Given the low cost and feature-rich networking equipment available today, it’s easy for bandwidth hogs to quietly operate in the background. Most corporate networks have plenty of bandwidth and lots of additional features, like traffic shaping, that significantly reduce the impact of bandwidth hogs. But they can certainly still be a problem, especially on slower, remote office networks, or wireless networks. And problems can be aggravated when “hogging events” occur, like video streaming of live, popular events, which bring even casual bandwidth hogs out of the closet. With WildPackets Compass dashboard, you can easily navigate your way through the network to find exactly who the bandwidth hog(s) is and what he or she is doing to suck up so much bandwidth.
Identifying Spikes in Network Usage
The Compass dashboard in OmniPeek allows you to get an overall view of network utilization, whether by bits, bytes, or packets. It is an excellent starting point for identifying overall spikes in network usage, the first step in identifying the culprit behind the spike. As we can see in the following screen shot of the Compass dashboard, our overall network utilization on our wireless network has been erratic, with several spikes over the last hour or so. We can now use the interactive nature of the Compass dashboard to determine which user(s) are responsible for the various spikes in network activity.
Identifying Bandwidth Hogs
All that needs to be done is to isolate a spike, and the Compass dashboard will do the rest. Let’s choose the right-most spike in the above screen shot. Simply highlighting the area of the utilization graph directs the Compass dashboard to drill in on that area, focusing all of the Compass dashboard windows on only that period of time. This is illustrated in the following screen shot.
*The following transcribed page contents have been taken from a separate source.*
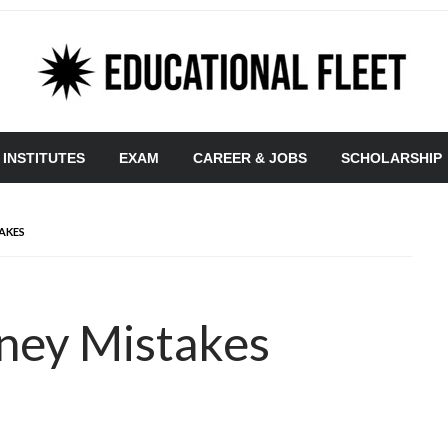
 INSTITUTES
EXAM
CAREER & JOBS
SCHOLARSHIP
AKES
oney Mistakes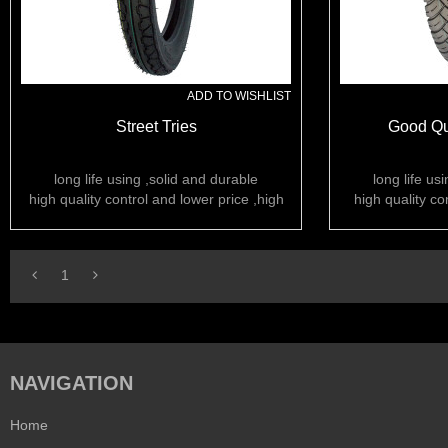
ADD TO WISHLIST
Street Tries
Good Qua
long life using ,solid and durable
long life us
high quality control and lower price ,high
high quality co
rubber content
ru
1
NAVIGATION
Home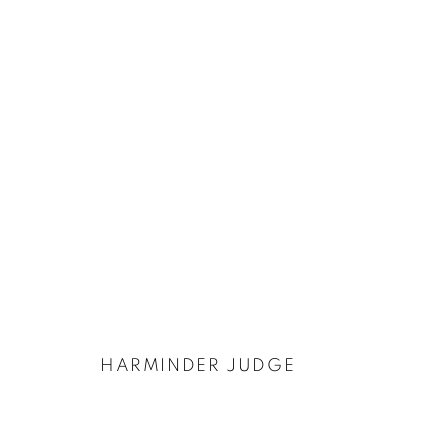
ARTWORKS
PRIVACY POLICY
COOKIE POLICY
MANAGE COOKIES
COPYRIGHT © 2026 GALERIE KANDLHOFER
SITE BY ARTLOGIC
HARMINDER JUDGE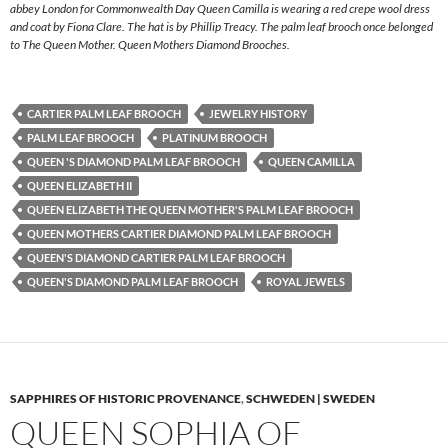
abbey London for Commonwealth Day Queen Camilla is wearing a red crepe wool dress
and coat by Fiona Clare. The hat is by Phillip Treacy. The palm leaf brooch once belonged
to The Queen Mother. Queen Mothers Diamond Brooches.
CARTIER PALM LEAF BROOCH
JEWELRY HISTORY
PALM LEAF BROOCH
PLATINUM BROOCH
QUEEN 'S DIAMOND PALM LEAF BROOCH
QUEEN CAMILLA
QUEEN ELIZABETH II
QUEEN ELIZABETH THE QUEEN MOTHER'S PALM LEAF BROOCH
QUEEN MOTHERS CARTIER DIAMOND PALM LEAF BROOCH
QUEEN'S DIAMOND CARTIER PALM LEAF BROOCH
QUEEN'S DIAMOND PALM LEAF BROOCH
ROYAL JEWELS
SAPPHIRES OF HISTORIC PROVENANCE
,
SCHWEDEN | SWEDEN
QUEEN SOPHIA OF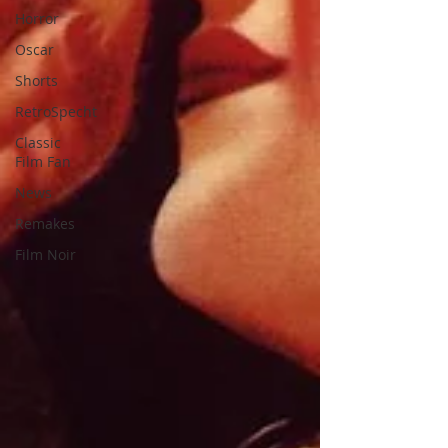
Horror
Oscar
Shorts
RetroSpecht
Classic
Film Fan
News
Remakes
Film Noir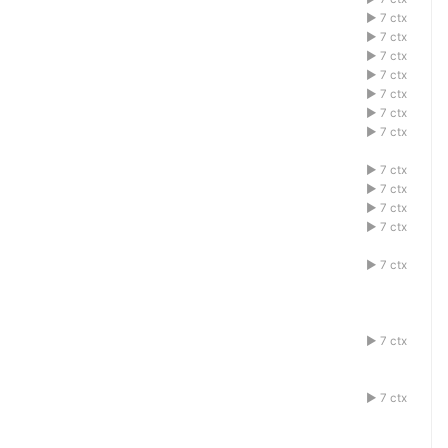
1acdefbg
7 ctx
1acdefbg
7 ctx
1acdefbg
7 ctx
1acdefbg
7 ctx
1acdefbg
7 ctx
1acdefbg
7 ctx
1acdefbg
7 ctx
1acdefbg
7 ctx
1acdefbg
7 ctx
1acdefbg
7 ctx
1acdefbg
7 ctx
1acdefbg
7 ctx
1acdefbg
7 ctx
1acdefbg
7 ctx
1acdefbg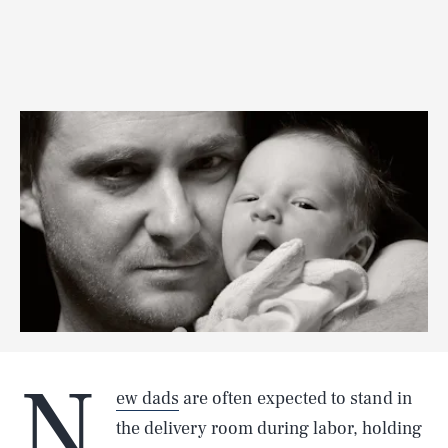
N
ew dads
are often expected to stand in
the delivery room during labor, holding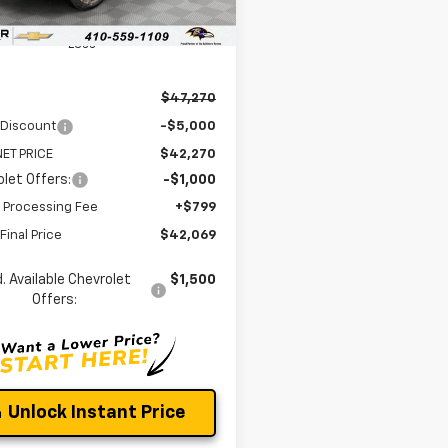
Ext.
Int.
ock
Less
$47,270
 Discount
-$5,000
ET PRICE
$42,270
let Offers:
-$1,000
 Processing Fee
+$799
Final Price
$42,069
. Available Chevrolet
$1,500
Offers:
Unlock Instant Price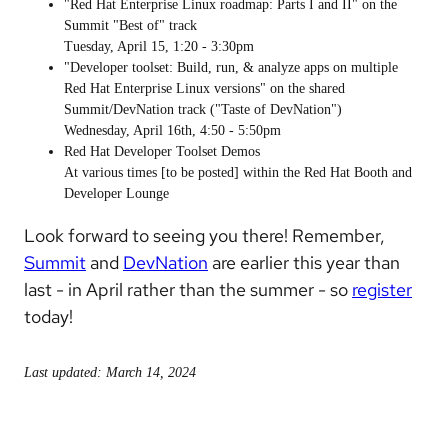
"Red Hat Enterprise Linux roadmap: Parts I and II" on the
Summit "Best of" track
Tuesday, April 15, 1:20 - 3:30pm
"Developer toolset: Build, run, & analyze apps on multiple
Red Hat Enterprise Linux versions" on the shared
Summit/DevNation track ("Taste of DevNation")
Wednesday, April 16th, 4:50 - 5:50pm
Red Hat Developer Toolset Demos
At various times [to be posted] within the Red Hat Booth and
Developer Lounge
Look forward to seeing you there! Remember,
Summit
and
DevNation
are earlier this year than
last - in April rather than the summer - so
register
today!
Last updated: March 14, 2024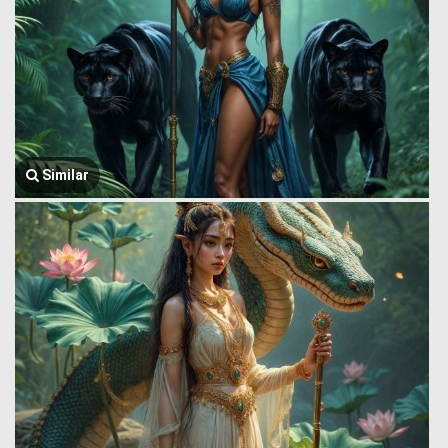
Similar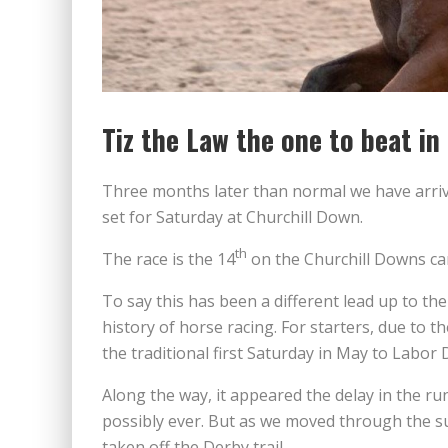
Tiz the Law the one to beat i
Three months later than normal we have arriv
set for Saturday at Churchill Down.
th
The race is the 14
on the Churchill Downs car
To say this has been a different lead up to t
history of horse racing. For starters, due to
the traditional first Saturday in May to Labor
Along the way, it appeared the delay in the ru
possibly ever. But as we moved through the s
taken off the Derby trail.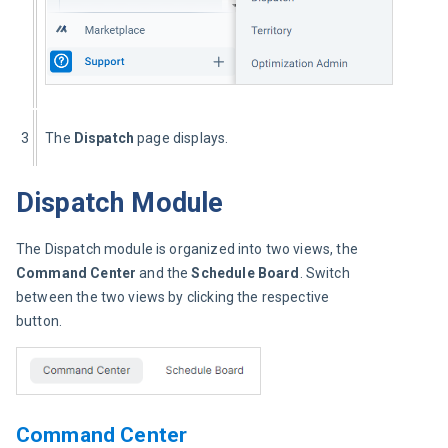
3
The 
Dispatch
 page displays.
Dispatch Module
The Dispatch module is organized into two views, the 
Command Center
 and the 
Schedule Board
. Switch 
between the two views by clicking the respective 
button.
Command Center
As you can see, not only have we focused on the utilization from just this time period, but the Top Protocols, Top Flows, and Top Nodes also reflect network utilization from just this time period. Looking first at Top Flows, we see that the conversation between 10.2.0.56 and 18.104.22.168 on port 80 is by far the largest flow, and we know that 10.2.0.56 is a user on our network. Both the listed port and the Top Protocols pie chart confirm for us that this is web traffic, and the Top Nodes histogram clearly shows that the web activity was YouTube traffic. So, a single step using the Compass dashboard provides us will all the data we need to know exactly who our bandwidth hog is, and what they’re doing on the network.
Knowing that there was a spike in network traffic, and who caused it, is certainly valuable information. But spikes happen all the time. As network engineers, what we’re most interested in is whether or not this event created any adverse effects on our network, and one of the best metrics to determine this is network latency. The Compass dashboard continuously analyzes for network latency, and displays this information over time. Simply change the parameter in the graph from “Mbits” to “Worst 2-Way Latency,” and we can now see the latency for the period of time when the spike took place, as illustrated below.
As the graph shows, our worst 2-way latency continues to increase while the YouTube download is occurring, reaching a maximum value of almost 13 seconds. In our book this is certainly an adverse effect!
The Compass dashboard is a flexible, extremely versatile view into overall network activity. With its rich set of network metrics and the ability to instantly drill into specific time periods, it guides you to exactly where network problems are occurring, in this case, identifying a potential bandwidth hog, along with the negative impacts this activity is having on the network.